Problem to work on:
For the entries below, print exactly the lines between the line holding "(515) 223-4567" and the line holding "19 Relief Letter to California’s", inclusive, and nothing else.

(Provided records begins)

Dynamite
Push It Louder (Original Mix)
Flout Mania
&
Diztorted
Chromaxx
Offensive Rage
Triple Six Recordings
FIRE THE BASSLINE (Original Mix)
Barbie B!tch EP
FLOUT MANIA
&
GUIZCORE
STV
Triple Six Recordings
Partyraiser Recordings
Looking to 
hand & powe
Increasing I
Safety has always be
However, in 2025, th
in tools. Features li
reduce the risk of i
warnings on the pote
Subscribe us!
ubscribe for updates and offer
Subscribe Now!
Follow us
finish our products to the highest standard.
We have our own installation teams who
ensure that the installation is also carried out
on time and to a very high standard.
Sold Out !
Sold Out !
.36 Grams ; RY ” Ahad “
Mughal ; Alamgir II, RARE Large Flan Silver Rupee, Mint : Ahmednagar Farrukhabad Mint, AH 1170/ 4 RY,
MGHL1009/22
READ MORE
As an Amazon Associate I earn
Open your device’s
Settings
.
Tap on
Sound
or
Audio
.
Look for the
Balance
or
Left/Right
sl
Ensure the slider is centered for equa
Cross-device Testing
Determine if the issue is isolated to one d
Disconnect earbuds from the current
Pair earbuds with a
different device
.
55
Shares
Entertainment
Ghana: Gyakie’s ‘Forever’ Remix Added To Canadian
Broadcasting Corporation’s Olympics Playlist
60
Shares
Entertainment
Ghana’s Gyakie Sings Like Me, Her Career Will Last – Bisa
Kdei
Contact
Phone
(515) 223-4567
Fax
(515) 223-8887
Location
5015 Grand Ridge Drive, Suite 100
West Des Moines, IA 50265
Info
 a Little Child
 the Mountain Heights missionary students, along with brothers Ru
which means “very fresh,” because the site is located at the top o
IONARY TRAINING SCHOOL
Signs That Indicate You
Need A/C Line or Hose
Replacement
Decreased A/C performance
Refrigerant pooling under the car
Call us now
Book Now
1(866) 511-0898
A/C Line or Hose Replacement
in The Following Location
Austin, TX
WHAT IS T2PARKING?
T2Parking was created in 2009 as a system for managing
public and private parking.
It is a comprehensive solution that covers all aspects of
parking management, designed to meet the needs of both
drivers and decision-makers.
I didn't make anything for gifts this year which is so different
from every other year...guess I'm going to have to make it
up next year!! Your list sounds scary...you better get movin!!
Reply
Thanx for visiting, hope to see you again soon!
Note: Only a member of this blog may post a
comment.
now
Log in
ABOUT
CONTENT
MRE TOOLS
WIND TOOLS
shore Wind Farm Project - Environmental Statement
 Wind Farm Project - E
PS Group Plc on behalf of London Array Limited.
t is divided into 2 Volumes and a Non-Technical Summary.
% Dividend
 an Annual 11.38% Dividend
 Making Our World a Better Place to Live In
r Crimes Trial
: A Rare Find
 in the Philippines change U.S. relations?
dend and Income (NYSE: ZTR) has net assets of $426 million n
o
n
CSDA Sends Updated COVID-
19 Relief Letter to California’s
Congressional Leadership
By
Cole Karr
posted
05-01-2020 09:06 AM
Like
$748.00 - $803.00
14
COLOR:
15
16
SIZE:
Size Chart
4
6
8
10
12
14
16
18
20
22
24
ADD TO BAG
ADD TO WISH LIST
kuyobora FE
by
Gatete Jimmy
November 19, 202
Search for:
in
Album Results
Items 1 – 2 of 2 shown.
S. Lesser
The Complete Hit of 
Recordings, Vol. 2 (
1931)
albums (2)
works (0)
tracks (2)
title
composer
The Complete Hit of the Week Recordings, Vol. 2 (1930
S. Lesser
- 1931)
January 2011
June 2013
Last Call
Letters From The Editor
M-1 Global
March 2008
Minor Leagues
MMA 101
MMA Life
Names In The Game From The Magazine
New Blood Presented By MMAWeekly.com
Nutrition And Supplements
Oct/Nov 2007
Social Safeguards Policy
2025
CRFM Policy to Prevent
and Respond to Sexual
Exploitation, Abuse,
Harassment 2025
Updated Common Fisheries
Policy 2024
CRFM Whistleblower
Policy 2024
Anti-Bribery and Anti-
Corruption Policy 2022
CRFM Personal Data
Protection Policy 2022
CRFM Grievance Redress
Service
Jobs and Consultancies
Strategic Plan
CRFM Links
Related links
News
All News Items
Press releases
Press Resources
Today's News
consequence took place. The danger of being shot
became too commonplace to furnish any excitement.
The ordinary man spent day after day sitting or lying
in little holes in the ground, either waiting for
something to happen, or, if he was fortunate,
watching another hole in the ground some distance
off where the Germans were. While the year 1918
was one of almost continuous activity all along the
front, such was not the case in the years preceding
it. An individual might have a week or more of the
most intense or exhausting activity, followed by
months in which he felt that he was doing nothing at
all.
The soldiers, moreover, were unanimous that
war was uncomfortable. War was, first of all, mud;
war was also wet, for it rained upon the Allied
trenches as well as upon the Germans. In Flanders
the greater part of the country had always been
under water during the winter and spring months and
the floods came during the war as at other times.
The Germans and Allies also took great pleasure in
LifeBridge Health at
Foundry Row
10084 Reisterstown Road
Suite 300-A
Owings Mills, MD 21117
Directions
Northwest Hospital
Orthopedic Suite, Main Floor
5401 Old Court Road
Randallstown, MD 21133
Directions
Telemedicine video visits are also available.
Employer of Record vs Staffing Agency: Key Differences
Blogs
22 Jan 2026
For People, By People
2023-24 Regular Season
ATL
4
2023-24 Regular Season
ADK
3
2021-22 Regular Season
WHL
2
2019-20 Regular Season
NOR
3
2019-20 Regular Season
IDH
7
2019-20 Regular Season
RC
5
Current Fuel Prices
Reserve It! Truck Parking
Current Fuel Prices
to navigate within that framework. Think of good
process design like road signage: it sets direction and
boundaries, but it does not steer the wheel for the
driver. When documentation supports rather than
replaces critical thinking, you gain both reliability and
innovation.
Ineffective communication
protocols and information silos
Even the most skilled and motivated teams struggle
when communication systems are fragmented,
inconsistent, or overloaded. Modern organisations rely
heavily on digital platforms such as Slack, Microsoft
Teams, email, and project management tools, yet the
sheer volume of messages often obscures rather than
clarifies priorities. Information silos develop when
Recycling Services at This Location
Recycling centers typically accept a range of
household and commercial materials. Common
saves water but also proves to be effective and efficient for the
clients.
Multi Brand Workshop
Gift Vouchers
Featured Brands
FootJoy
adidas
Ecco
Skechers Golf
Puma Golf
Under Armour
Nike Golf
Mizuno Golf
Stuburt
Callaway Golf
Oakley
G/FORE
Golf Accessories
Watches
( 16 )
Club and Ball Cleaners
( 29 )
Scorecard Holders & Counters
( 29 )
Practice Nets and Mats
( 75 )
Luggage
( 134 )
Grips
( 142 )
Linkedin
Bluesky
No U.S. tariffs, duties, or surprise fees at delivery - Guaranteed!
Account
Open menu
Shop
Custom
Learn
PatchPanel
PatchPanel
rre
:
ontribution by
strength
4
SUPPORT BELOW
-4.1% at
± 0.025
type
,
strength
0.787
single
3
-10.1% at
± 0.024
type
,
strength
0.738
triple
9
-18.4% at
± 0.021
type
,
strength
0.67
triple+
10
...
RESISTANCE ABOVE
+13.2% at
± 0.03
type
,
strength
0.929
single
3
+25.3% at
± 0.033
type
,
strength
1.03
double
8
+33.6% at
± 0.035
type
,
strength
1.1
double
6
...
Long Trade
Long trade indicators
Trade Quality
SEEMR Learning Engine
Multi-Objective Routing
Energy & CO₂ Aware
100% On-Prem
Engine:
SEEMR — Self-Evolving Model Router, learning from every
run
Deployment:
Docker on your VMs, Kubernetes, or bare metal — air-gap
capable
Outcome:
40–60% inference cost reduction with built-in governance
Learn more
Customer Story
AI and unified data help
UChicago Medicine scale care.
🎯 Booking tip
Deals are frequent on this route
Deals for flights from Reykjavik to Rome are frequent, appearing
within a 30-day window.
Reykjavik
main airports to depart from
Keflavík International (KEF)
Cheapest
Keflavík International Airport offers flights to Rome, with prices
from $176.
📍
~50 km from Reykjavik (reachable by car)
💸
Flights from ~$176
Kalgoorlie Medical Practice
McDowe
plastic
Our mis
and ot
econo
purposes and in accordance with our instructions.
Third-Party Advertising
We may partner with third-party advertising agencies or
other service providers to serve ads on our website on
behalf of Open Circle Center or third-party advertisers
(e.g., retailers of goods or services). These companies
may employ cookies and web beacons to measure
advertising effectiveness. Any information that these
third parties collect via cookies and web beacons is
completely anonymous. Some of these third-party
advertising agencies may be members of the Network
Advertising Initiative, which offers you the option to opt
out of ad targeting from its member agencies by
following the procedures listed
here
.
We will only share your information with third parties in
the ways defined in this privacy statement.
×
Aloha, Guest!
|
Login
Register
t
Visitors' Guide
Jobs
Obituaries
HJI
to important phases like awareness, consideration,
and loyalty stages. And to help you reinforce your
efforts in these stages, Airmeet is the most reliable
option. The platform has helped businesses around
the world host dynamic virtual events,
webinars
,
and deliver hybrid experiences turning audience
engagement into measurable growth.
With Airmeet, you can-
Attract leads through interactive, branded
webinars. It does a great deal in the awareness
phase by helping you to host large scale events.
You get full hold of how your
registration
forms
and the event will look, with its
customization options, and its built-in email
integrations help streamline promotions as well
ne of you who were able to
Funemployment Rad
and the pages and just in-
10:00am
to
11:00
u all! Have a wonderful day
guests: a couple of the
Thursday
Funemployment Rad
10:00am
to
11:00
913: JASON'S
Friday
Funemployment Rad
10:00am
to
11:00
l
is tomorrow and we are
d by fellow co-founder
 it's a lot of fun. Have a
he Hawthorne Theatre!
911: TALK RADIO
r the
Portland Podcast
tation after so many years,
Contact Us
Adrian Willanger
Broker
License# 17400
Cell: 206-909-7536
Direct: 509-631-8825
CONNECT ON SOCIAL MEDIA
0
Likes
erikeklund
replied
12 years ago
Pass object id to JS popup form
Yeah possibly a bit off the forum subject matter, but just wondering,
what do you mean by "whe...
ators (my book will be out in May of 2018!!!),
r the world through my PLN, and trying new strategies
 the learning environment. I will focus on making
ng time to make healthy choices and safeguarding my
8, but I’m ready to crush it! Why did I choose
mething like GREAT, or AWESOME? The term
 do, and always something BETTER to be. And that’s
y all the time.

(Provided records ends)

Solution for this problem:
(515) 223-4567
Fax
(515) 223-8887
Location
5015 Grand Ridge Drive, Suite 100
West Des Moines, IA 50265
Info
 a Little Child
 the Mountain Heights missionary students, along with brothers Ru
which means “very fresh,” because the site is located at the top o
IONARY TRAINING SCHOOL
Signs That Indicate You
Need A/C Line or Hose
Replacement
Decreased A/C performance
Refrigerant pooling under the car
Call us now
Book Now
1(866) 511-0898
A/C Line or Hose Replacement
in The Following Location
Austin, TX
WHAT IS T2PARKING?
T2Parking was created in 2009 as a system for managing
public and private parking.
It is a comprehensive solution that covers all aspects of
parking management, designed to meet the needs of both
drivers and decision-makers.
I didn't make anything for gifts this year which is so different
from every other year...guess I'm going to have to make it
up next year!! Your list sounds scary...you better get movin!!
Reply
Thanx for visiting, hope to see you again soon!
Note: Only a member of this blog may post a
comment.
now
Log in
ABOUT
CONTENT
MRE TOOLS
WIND TOOLS
shore Wind Farm Project - Environmental Statement
 Wind Farm Project - E
PS Group Plc on behalf of London Array Limited.
t is divided into 2 Volumes and a Non-Technical Summary.
% Dividend
 an Annual 11.38% Dividend
 Making Our World a Better Place to Live In
r Crimes Trial
: A Rare Find
 in the Philippines change U.S. relations?
dend and Income (NYSE: ZTR) has net assets of $426 million n
o
n
CSDA Sends Updated COVID-
19 Relief Letter to California’s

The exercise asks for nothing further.